_ACTIVITY_:
Here is a block of records. Copy every line in it that includes "claw".

_SUPPLIED RECORDS_:

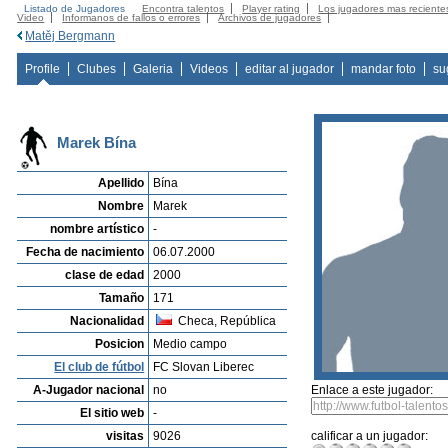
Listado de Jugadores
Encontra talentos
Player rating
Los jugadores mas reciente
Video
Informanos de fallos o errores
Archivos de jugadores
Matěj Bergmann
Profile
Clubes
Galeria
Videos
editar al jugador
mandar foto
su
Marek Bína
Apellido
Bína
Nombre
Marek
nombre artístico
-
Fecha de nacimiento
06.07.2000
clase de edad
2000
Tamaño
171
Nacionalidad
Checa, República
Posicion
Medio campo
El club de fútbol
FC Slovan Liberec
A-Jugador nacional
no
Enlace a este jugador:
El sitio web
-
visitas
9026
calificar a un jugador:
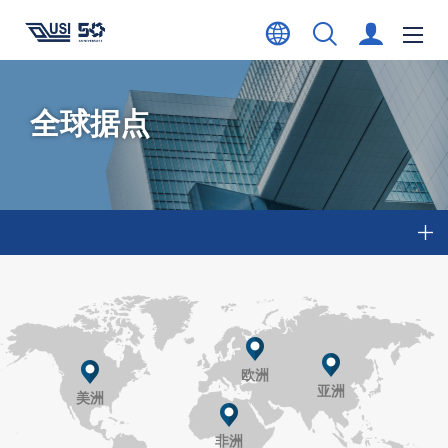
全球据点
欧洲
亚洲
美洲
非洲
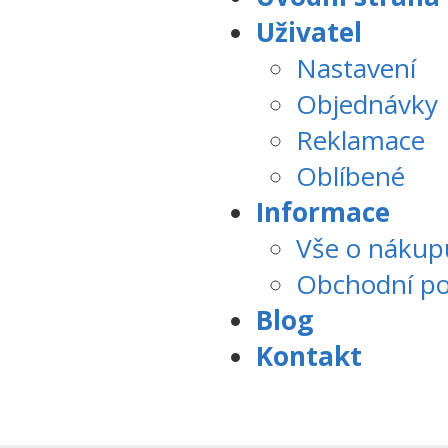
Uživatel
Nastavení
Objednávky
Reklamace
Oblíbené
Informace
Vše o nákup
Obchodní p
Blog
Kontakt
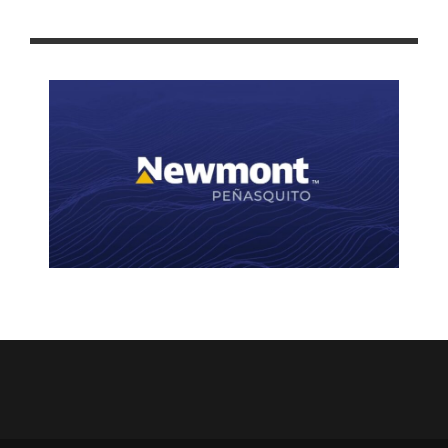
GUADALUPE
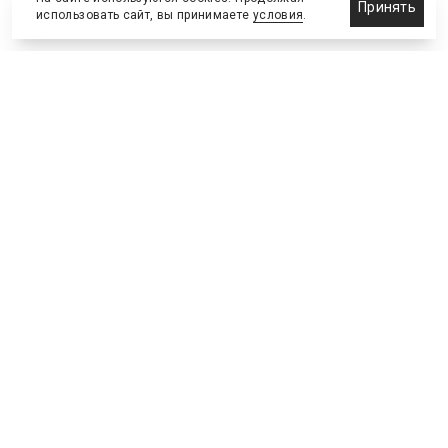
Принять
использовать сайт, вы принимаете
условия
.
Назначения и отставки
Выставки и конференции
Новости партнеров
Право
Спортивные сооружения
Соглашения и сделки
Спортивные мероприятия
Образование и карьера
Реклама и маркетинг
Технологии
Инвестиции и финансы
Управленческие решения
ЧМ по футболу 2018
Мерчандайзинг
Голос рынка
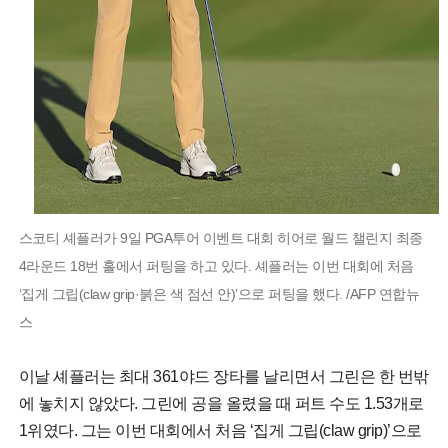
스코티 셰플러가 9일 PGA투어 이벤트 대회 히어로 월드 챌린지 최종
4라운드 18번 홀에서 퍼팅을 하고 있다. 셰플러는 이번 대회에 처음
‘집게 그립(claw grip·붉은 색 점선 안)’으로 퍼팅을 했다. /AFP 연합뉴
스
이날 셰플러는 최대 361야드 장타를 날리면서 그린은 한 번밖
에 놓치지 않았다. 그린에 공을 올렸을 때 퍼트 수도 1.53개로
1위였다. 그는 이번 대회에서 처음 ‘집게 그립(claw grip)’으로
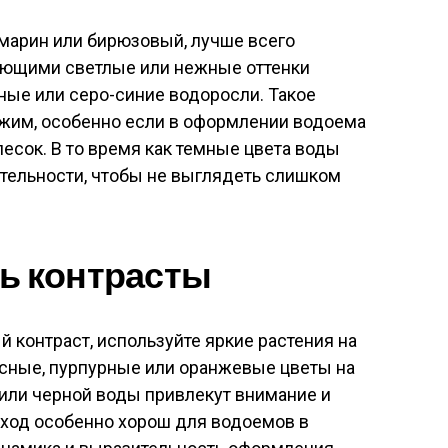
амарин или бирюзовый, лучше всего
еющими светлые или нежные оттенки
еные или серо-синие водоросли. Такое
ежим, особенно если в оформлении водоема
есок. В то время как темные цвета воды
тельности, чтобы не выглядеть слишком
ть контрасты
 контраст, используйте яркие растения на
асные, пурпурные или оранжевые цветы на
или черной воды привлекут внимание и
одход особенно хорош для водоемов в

_WRITTEN SOLUTION_:
‘집게 그립(claw grip·붉은 색 점선 안)’으로 퍼팅을 했다. /AFP 연합뉴
1위였다. 그는 이번 대회에서 처음 ‘집게 그립(claw grip)’으로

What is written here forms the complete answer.